■ **Required action**: Restate each line of the listing exactly, without carrying over any pictures.
────────────────────
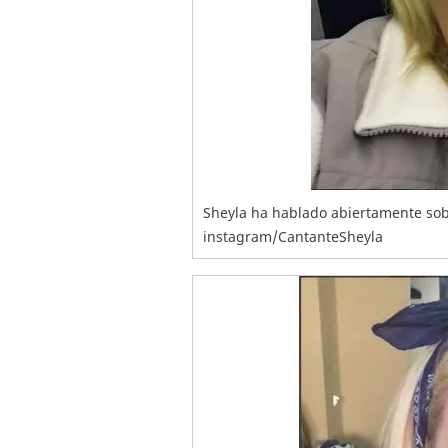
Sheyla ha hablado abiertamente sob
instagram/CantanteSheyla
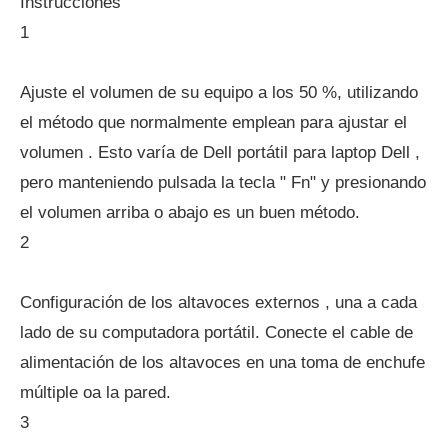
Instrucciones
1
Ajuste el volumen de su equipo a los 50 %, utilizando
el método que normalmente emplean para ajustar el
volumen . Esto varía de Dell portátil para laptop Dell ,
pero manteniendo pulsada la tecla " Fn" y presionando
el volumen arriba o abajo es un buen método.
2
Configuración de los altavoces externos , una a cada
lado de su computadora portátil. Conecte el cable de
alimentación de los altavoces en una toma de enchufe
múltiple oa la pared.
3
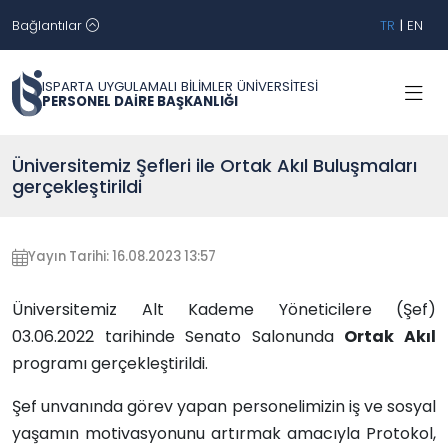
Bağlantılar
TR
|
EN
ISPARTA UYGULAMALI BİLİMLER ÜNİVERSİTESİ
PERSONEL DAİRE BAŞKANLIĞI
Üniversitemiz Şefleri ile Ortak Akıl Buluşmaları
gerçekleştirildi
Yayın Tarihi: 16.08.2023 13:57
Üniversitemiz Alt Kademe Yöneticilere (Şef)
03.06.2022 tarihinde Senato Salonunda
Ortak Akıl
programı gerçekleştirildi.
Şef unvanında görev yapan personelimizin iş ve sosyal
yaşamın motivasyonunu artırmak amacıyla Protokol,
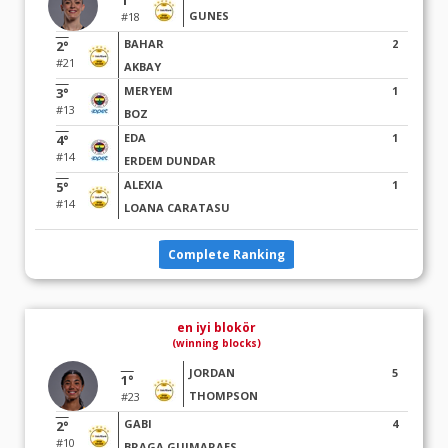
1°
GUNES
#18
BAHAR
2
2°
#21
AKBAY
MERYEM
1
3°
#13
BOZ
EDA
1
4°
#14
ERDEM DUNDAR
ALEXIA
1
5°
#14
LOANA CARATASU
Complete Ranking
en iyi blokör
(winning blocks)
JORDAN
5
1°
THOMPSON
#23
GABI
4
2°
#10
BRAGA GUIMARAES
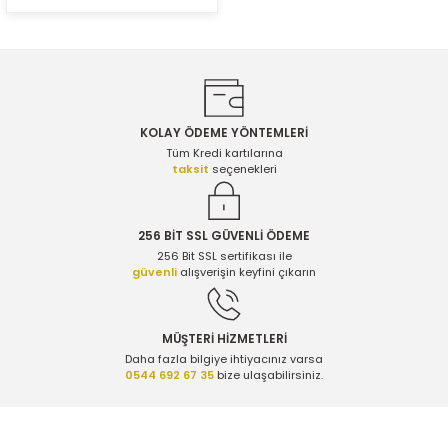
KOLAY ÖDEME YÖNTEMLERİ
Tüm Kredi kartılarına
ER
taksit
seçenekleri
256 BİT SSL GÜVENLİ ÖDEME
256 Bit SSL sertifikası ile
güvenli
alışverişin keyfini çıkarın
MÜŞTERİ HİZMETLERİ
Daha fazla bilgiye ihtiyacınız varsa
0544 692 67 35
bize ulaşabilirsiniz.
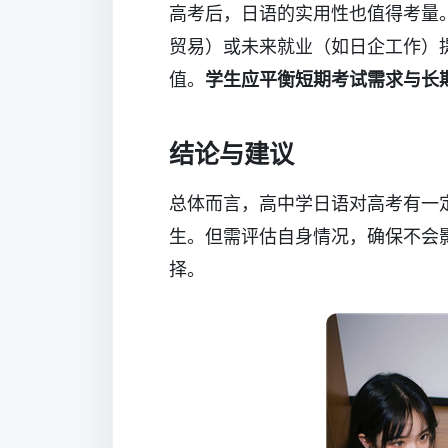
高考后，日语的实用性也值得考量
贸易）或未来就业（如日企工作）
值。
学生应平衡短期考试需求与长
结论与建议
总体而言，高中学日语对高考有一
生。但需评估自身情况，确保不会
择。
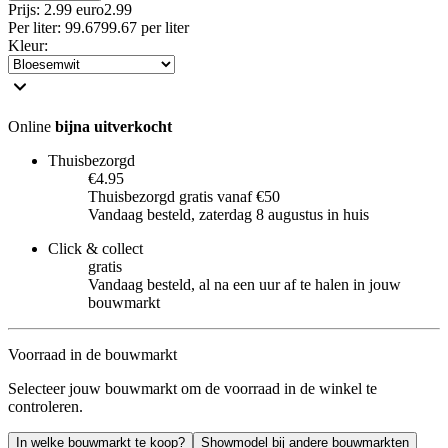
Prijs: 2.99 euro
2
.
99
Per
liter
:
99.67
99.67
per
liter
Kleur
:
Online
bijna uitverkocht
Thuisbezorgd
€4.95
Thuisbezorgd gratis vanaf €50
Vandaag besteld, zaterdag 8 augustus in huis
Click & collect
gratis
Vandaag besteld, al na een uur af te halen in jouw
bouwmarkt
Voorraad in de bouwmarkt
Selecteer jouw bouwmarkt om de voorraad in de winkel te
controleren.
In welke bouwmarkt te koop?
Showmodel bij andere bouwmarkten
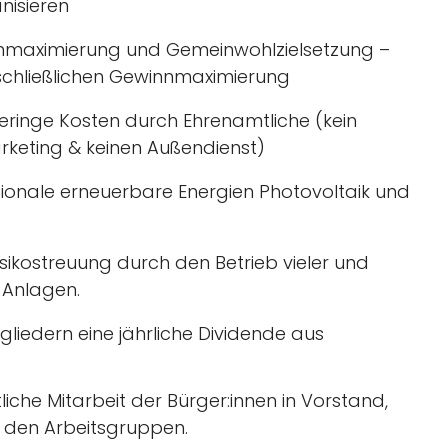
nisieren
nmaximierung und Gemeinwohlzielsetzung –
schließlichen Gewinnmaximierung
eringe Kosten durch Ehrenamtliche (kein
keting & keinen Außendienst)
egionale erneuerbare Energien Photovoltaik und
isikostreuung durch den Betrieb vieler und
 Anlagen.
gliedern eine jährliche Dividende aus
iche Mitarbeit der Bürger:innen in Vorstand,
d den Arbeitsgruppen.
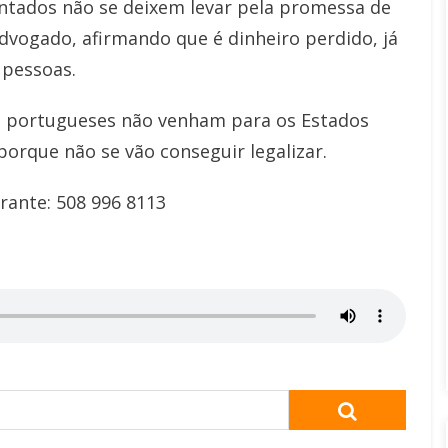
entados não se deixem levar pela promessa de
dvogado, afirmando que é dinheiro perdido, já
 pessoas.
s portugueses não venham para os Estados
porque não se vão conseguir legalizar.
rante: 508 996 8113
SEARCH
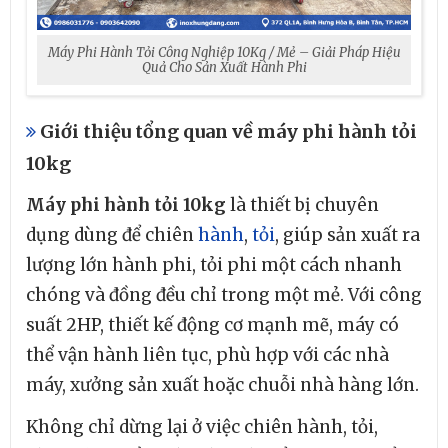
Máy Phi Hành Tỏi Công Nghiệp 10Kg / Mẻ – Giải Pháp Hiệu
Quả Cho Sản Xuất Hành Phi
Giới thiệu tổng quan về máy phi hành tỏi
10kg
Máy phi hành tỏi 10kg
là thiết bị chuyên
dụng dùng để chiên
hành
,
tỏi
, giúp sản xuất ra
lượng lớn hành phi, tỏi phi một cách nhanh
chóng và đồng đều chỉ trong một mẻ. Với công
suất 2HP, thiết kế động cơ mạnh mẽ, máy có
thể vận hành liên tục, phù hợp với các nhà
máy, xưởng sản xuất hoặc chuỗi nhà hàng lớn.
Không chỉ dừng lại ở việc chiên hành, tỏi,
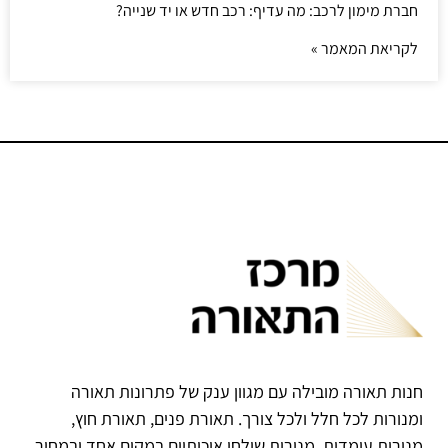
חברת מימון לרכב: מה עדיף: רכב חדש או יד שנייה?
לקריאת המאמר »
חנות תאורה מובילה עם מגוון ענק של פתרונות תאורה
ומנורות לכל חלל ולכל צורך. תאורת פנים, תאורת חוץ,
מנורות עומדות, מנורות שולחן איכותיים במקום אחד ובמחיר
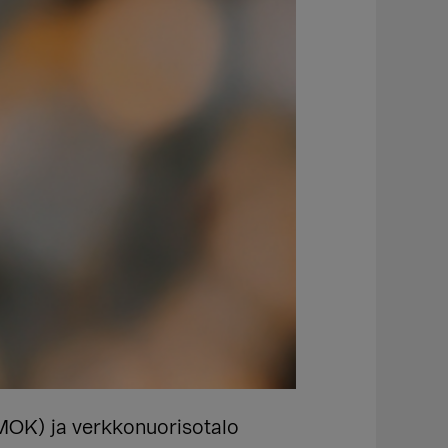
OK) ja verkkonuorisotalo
────────────────────
■ **Written reply**:
Sheyla ha hablado abiertamente sob
instagram/CantanteSheyla
Instrucciones
1
Ajuste el volumen de su equipo a los 50 %, utilizando
el método que normalmente emplean para ajustar el
volumen . Esto varía de Dell portátil para laptop Dell ,
pero manteniendo pulsada la tecla " Fn" y presionando
el volumen arriba o abajo es un buen método.
2
Configuración de los altavoces externos , una a cada
lado de su computadora portátil. Conecte el cable de
alimentación de los altavoces en una toma de enchufe
múltiple oa la pared.
3
Bağlantılar
TR
|
EN
ISPARTA UYGULAMALI BİLİMLER ÜNİVERSİTESİ
PERSONEL DAİRE BAŞKANLIĞI
Üniversitemiz Şefleri ile Ortak Akıl Buluşmaları
gerçekleştirildi
Yayın Tarihi: 16.08.2023 13:57
Üniversitemiz Alt Kademe Yöneticilere (Şef)
03.06.2022 tarihinde Senato Salonunda
Ortak Akıl
programı gerçekleştirildi.
Şef unvanında görev yapan personelimizin iş ve sosyal
yaşamın motivasyonunu artırmak amacıyla Protokol,
1°
GUNES
#18
BAHAR
2
2°
#21
AKBAY
MERYEM
1
3°
#13
BOZ
EDA
1
4°
#14
ERDEM DUNDAR
ALEXIA
1
5°
#14
LOANA CARATASU
Complete Ranking
en iyi blokör
(winning blocks)
JORDAN
5
1°
THOMPSON
#23
GABI
4
2°
#10
BRAGA GUIMARAES
KOLAY ÖDEME YÖNTEMLERİ
Tüm Kredi kartılarına
ER
taksit
seçenekleri
256 BİT SSL GÜVENLİ ÖDEME
256 Bit SSL sertifikası ile
güvenli
alışverişin keyfini çıkarın
MÜŞTERİ HİZMETLERİ
Daha fazla bilgiye ihtiyacınız varsa
0544 692 67 35
bize ulaşabilirsiniz.
高考后，日语的实用性也值得考量
贸易）或未来就业（如日企工作）
值。
学生应平衡短期考试需求与长
结论与建议
总体而言，高中学日语对高考有一
生。但需评估自身情况，确保不会
择。
Prijs: 2.99 euro
2
.
99
Per
liter
:
99.67
99.67
per
liter
Kleur
:
Online
bijna uitverkocht
Thuisbezorgd
€4.95
Thuisbezorgd gratis vanaf €50
Vandaag besteld, zaterdag 8 augustus in huis
Click & collect
gratis
Vandaag besteld, al na een uur af te halen in jouw
bouwmarkt
Voorraad in de bouwmarkt
Selecteer jouw bouwmarkt om de voorraad in de winkel te
controleren.
In welke bouwmarkt te koop?
Showmodel bij andere bouwmarkten
nisieren
nmaximierung und Gemeinwohlzielsetzung –
schließlichen Gewinnmaximierung
eringe Kosten durch Ehrenamtliche (kein
keting & keinen Außendienst)
egionale erneuerbare Energien Photovoltaik und
isikostreuung durch den Betrieb vieler und
 Anlagen.
gliedern eine jährliche Dividende aus
iche Mitarbeit der Bürger:innen in Vorstand,
d den Arbeitsgruppen.
entados não se deixem levar pela promessa de
dvogado, afirmando que é dinheiro perdido, já
 pessoas.
s portugueses não venham para os Estados
porque não se vão conseguir legalizar.
rante: 508 996 8113
SEARCH
Máy Phi Hành Tỏi Công Nghiệp 10Kg / Mẻ – Giải Pháp Hiệu
Quả Cho Sản Xuất Hành Phi
Giới thiệu tổng quan về máy phi hành tỏi
10kg
Máy phi hành tỏi 10kg
là thiết bị chuyên
dụng dùng để chiên
hành
,
tỏi
, giúp sản xuất ra
lượng lớn hành phi, tỏi phi một cách nhanh
chóng và đồng đều chỉ trong một mẻ. Với công
suất 2HP, thiết kế động cơ mạnh mẽ, máy có
thể vận hành liên tục, phù hợp với các nhà
máy, xưởng sản xuất hoặc chuỗi nhà hàng lớn.
Không chỉ dừng lại ở việc chiên hành, tỏi,
חברת מימון לרכב: מה עדיף: רכב חדש או יד שנייה?
לקריאת המאמר »
חנות תאורה מובילה עם מגוון ענק של פתרונות תאורה
ומנורות לכל חלל ולכל צורך. תאורת פנים, תאורת חוץ,
מנורות עומדות, מנורות שולחן איכותיים במקום אחד ובמחיר
OK) ja verkkonuorisotalo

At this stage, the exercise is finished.